_RECORDS_
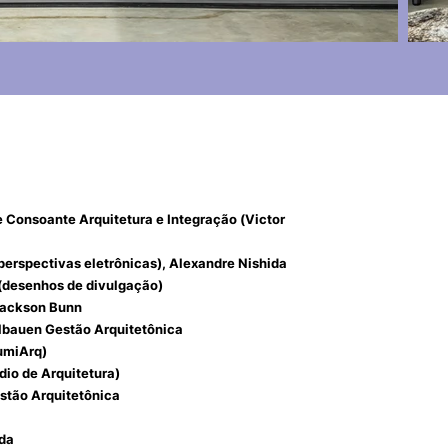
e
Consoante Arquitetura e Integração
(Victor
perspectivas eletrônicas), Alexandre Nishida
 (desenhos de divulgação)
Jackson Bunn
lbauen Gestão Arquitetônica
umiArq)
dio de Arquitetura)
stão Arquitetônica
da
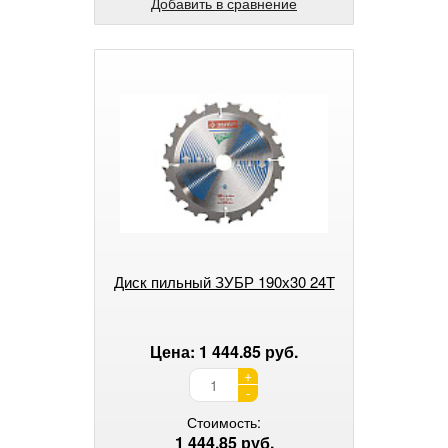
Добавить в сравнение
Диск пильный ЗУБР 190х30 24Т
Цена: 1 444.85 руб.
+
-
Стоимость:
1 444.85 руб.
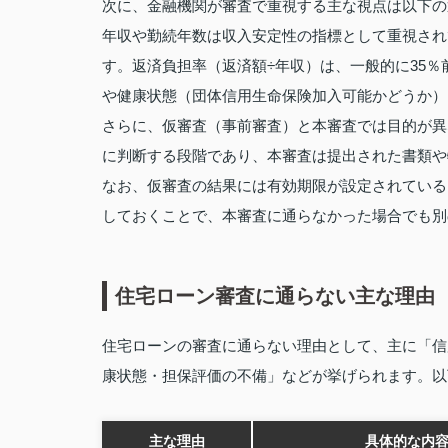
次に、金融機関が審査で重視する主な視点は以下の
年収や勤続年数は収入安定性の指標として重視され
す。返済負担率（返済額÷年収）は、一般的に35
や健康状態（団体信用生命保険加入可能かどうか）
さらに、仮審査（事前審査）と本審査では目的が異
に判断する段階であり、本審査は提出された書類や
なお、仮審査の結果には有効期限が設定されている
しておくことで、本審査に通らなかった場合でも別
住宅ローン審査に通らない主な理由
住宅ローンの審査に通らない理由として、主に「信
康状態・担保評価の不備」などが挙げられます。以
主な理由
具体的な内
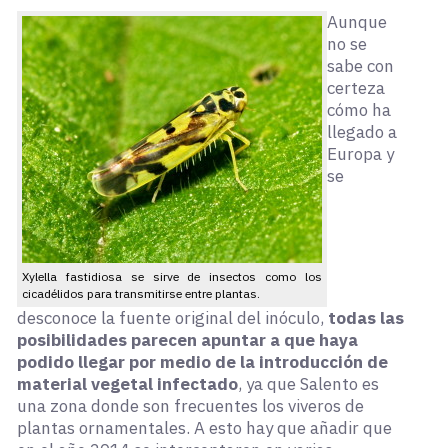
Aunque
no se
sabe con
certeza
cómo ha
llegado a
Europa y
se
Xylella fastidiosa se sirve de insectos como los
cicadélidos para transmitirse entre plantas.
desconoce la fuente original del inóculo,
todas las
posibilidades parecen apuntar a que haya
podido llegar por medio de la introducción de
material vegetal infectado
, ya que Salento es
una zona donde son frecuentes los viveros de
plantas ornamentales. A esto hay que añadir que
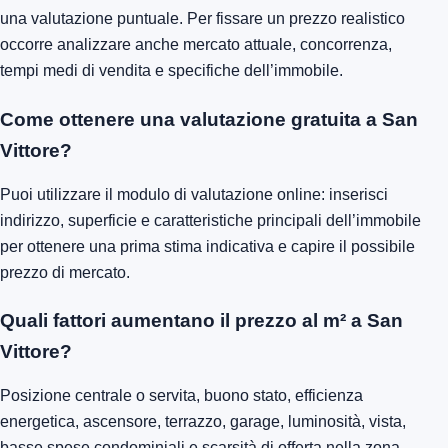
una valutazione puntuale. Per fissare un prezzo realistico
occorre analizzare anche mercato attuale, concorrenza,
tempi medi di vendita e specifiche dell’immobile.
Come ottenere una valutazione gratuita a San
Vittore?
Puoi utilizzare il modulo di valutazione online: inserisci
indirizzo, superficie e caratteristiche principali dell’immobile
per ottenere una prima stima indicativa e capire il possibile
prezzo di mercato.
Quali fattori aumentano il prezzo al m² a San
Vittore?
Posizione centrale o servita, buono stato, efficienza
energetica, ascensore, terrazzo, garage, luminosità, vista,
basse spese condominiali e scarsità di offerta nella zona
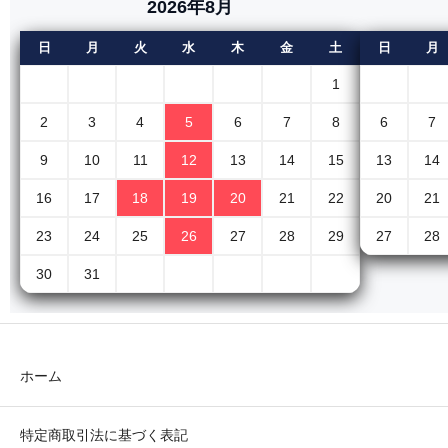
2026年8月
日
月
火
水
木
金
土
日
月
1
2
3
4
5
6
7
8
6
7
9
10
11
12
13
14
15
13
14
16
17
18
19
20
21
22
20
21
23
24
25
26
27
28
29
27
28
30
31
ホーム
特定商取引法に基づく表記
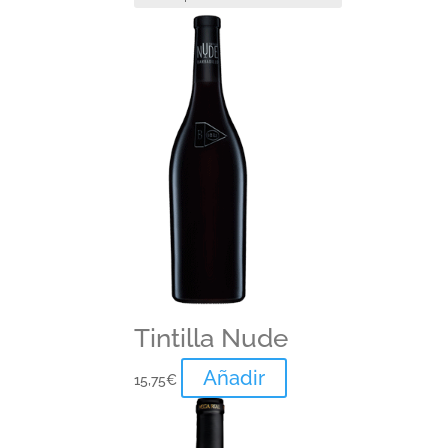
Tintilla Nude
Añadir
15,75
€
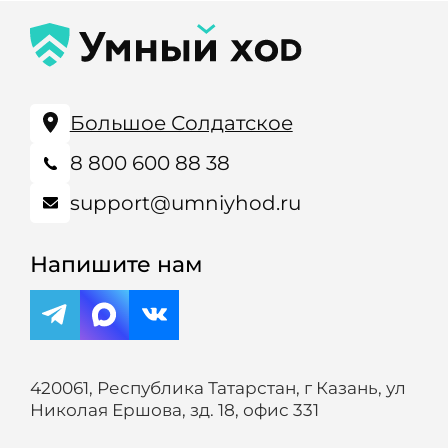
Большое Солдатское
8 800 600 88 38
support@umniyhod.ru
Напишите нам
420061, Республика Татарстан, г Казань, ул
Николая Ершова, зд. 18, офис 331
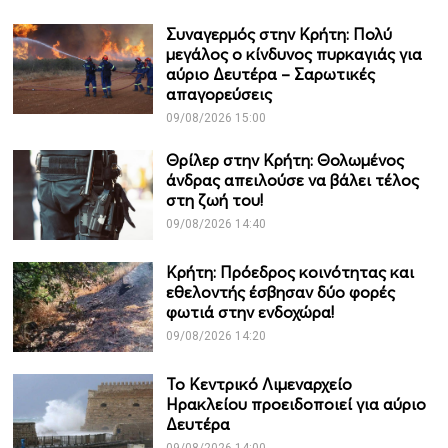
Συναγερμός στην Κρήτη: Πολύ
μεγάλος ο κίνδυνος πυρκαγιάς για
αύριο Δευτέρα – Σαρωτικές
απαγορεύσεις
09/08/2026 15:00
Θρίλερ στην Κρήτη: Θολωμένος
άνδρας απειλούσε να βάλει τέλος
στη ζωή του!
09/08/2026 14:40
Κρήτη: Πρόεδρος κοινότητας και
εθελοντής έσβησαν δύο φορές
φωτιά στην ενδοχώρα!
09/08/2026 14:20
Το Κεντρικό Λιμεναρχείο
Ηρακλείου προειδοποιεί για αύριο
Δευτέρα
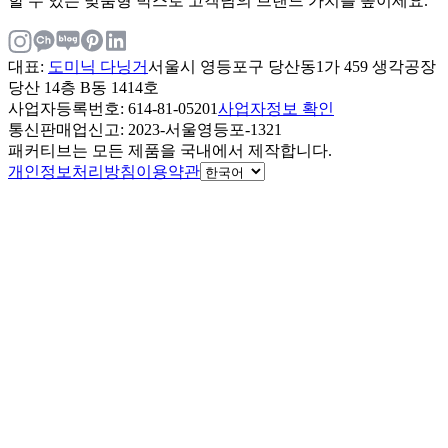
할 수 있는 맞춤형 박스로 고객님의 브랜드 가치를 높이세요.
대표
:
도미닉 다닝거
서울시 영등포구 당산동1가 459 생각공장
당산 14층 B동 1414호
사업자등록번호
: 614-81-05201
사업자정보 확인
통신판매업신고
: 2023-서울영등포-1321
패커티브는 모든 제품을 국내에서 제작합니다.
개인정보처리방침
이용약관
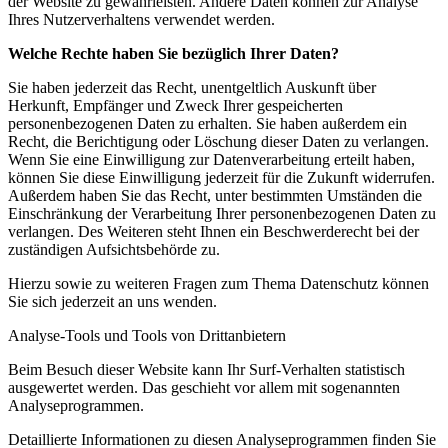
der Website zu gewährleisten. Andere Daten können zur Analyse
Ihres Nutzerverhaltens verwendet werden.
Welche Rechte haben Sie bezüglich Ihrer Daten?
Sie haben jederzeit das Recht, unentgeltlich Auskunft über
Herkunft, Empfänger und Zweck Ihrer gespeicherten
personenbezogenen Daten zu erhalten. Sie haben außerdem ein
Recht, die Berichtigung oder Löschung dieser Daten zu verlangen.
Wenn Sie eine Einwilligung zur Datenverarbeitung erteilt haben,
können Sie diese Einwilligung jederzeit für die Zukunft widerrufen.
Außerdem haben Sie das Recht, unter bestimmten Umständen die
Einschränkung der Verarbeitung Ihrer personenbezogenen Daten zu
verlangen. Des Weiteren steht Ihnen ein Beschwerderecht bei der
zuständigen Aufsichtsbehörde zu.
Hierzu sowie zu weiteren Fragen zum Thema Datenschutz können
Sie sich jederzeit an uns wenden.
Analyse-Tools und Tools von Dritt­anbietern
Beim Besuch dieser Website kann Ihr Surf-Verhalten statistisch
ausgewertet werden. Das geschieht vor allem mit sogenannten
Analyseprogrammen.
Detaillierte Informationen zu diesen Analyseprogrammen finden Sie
* * *
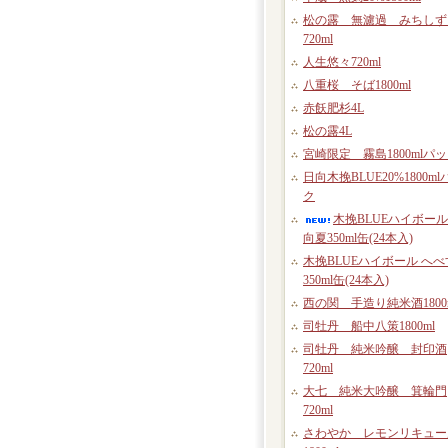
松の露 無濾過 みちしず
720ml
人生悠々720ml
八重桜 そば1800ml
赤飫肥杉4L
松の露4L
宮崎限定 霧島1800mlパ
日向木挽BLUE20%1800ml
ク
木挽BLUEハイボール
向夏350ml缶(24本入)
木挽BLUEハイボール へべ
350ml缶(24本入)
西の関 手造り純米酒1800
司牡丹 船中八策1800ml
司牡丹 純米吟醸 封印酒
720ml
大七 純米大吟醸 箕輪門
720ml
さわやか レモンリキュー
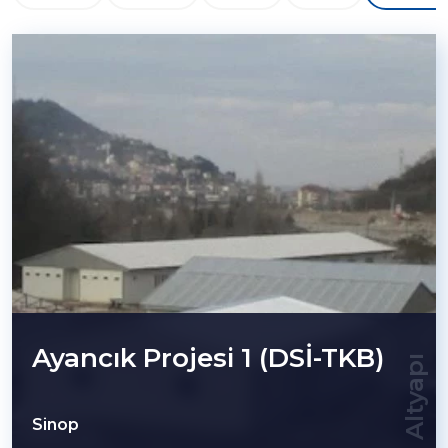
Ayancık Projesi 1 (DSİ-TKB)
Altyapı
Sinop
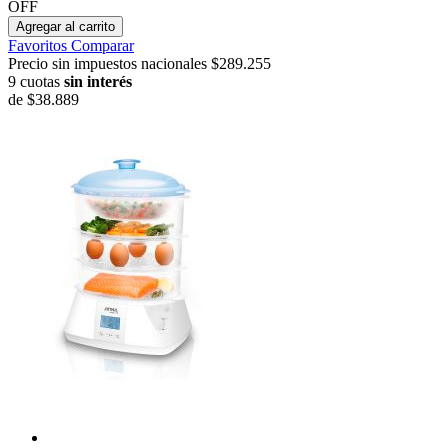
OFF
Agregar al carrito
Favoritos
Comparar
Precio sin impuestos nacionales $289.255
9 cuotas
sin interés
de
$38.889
...
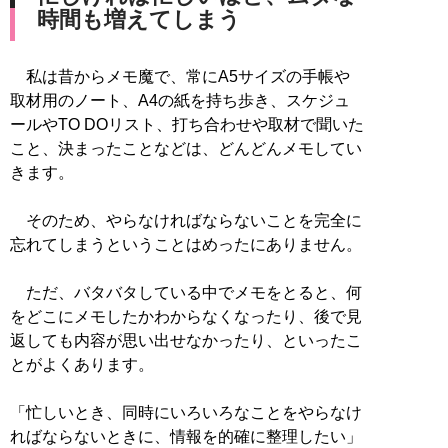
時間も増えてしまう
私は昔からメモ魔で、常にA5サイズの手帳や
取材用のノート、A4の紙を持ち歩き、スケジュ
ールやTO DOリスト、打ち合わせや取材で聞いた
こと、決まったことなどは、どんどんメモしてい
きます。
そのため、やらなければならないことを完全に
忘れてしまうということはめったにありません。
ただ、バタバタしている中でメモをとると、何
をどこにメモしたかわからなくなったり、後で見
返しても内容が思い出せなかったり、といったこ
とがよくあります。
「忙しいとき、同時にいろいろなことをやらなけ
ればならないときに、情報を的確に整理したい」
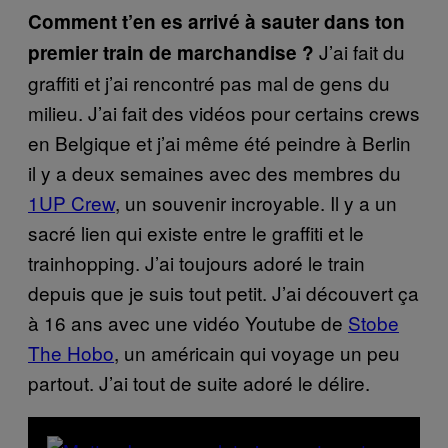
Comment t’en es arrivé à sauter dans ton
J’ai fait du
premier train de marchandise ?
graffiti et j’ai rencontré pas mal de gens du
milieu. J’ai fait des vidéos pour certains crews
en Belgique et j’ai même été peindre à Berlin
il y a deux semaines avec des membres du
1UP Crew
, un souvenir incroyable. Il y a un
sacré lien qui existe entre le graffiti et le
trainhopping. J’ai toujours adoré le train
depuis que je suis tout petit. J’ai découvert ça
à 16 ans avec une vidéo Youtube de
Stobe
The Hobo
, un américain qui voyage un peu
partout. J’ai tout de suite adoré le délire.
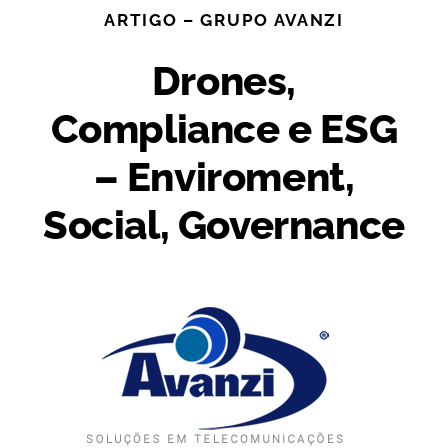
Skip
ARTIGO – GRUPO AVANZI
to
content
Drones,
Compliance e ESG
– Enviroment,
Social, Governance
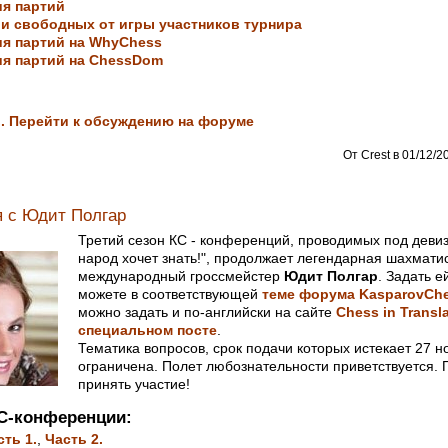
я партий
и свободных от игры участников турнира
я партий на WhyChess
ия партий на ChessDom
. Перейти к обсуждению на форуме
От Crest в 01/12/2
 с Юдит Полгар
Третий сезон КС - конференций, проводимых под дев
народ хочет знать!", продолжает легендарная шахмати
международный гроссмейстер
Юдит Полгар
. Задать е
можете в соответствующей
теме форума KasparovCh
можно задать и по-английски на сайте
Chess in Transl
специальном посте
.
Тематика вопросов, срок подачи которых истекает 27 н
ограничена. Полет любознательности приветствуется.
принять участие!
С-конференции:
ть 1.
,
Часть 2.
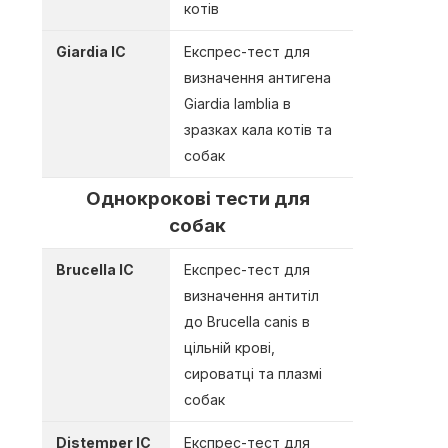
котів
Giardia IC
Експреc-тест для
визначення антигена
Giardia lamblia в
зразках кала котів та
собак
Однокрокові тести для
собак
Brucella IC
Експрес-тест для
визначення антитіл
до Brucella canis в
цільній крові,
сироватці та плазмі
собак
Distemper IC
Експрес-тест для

_PROBLEM REQUIREMENTS_
Copy word for word the lines of the records above from the one with "特定商取引法に基づく表記" up to and including the one with "Το Κεντρικό Λιμεναρχείο". Skip the pictures.

_FINAL ANSWER_
特定商取引法に基づく表記
Tintilla Nude
Añadir
15,75
€
Большое Солдатское
8 800 600 88 38
support@umniyhod.ru
Напишите нам
420061, Республика Татарстан, г Казань, ул
Николая Ершова, зд. 18, офис 331
Συναγερμός στην Κρήτη: Πολύ
μεγάλος ο κίνδυνος πυρκαγιάς για
αύριο Δευτέρα – Σαρωτικές
απαγορεύσεις
09/08/2026 15:00
Θρίλερ στην Κρήτη: Θολωμένος
άνδρας απειλούσε να βάλει τέλος
στη ζωή του!
09/08/2026 14:40
Κρήτη: Πρόεδρος κοινότητας και
εθελοντής έσβησαν δύο φορές
φωτιά στην ενδοχώρα!
09/08/2026 14:20
Το Κεντρικό Λιμεναρχείο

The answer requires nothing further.